_PROBLEM TO SOLVE_.
Lines outside the range are not wanted. Give again exactly the lines between the line holding "als Erster und" and the line holding "kerung und die", inclusive, from the listing below.
___
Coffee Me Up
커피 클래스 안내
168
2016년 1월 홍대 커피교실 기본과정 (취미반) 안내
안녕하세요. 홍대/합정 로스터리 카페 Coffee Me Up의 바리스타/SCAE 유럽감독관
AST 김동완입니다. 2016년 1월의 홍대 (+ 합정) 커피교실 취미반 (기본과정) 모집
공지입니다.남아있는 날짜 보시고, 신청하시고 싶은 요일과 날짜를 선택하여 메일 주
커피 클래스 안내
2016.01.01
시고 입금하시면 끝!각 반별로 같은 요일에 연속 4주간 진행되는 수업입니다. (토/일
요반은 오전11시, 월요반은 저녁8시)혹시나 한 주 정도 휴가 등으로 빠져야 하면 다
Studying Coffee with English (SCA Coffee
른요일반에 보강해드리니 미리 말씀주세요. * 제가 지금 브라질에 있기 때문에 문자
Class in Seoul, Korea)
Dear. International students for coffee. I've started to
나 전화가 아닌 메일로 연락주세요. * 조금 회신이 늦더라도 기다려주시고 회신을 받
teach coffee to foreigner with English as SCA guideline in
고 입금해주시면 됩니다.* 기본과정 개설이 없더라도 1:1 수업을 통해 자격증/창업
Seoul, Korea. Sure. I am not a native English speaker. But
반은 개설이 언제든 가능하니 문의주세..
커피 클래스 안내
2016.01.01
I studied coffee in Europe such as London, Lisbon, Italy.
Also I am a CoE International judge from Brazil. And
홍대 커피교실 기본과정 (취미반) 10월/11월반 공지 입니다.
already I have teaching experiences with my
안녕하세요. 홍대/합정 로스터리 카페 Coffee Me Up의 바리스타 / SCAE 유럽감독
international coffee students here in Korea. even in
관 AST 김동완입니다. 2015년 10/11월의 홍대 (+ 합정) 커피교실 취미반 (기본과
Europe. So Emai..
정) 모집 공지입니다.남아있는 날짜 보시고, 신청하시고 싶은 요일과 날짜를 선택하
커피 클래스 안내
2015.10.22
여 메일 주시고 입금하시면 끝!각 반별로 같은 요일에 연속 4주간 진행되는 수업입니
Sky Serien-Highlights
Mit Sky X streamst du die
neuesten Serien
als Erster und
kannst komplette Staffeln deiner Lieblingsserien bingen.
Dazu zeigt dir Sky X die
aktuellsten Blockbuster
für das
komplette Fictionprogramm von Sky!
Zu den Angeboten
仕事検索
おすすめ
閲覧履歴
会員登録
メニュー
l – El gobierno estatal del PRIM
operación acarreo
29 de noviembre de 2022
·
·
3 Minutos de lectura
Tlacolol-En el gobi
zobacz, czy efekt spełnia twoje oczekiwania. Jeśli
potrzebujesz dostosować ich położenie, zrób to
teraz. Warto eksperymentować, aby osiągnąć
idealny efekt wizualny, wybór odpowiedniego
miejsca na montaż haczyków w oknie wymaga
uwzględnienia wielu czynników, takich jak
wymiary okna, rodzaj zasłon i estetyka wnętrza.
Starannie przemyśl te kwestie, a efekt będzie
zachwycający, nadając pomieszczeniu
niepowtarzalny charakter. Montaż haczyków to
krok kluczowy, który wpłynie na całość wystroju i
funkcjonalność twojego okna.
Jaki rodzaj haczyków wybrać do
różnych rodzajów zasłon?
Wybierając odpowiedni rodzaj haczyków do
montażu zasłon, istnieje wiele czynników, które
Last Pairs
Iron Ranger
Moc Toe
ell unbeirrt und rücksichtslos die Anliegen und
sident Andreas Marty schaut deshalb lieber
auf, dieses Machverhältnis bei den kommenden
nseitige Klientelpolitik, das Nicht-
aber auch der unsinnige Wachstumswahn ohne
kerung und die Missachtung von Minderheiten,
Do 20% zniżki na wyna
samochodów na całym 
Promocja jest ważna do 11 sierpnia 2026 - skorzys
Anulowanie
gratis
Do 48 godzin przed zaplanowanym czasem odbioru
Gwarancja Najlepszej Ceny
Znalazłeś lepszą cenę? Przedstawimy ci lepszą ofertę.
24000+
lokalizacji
___
_COMPLETED TASK_.
als Erster und
kannst komplette Staffeln deiner Lieblingsserien bingen.
Dazu zeigt dir Sky X die
aktuellsten Blockbuster
für das
komplette Fictionprogramm von Sky!
Zu den Angeboten
仕事検索
おすすめ
閲覧履歴
会員登録
メニュー
l – El gobierno estatal del PRIM
operación acarreo
29 de noviembre de 2022
·
·
3 Minutos de lectura
Tlacolol-En el gobi
zobacz, czy efekt spełnia twoje oczekiwania. Jeśli
potrzebujesz dostosować ich położenie, zrób to
teraz. Warto eksperymentować, aby osiągnąć
idealny efekt wizualny, wybór odpowiedniego
miejsca na montaż haczyków w oknie wymaga
uwzględnienia wielu czynników, takich jak
wymiary okna, rodzaj zasłon i estetyka wnętrza.
Starannie przemyśl te kwestie, a efekt będzie
zachwycający, nadając pomieszczeniu
niepowtarzalny charakter. Montaż haczyków to
krok kluczowy, który wpłynie na całość wystroju i
funkcjonalność twojego okna.
Jaki rodzaj haczyków wybrać do
różnych rodzajów zasłon?
Wybierając odpowiedni rodzaj haczyków do
montażu zasłon, istnieje wiele czynników, które
Last Pairs
Iron Ranger
Moc Toe
ell unbeirrt und rücksichtslos die Anliegen und
sident Andreas Marty schaut deshalb lieber
auf, dieses Machverhältnis bei den kommenden
nseitige Klientelpolitik, das Nicht-
aber auch der unsinnige Wachstumswahn ohne
kerung und die Missachtung von Minderheiten,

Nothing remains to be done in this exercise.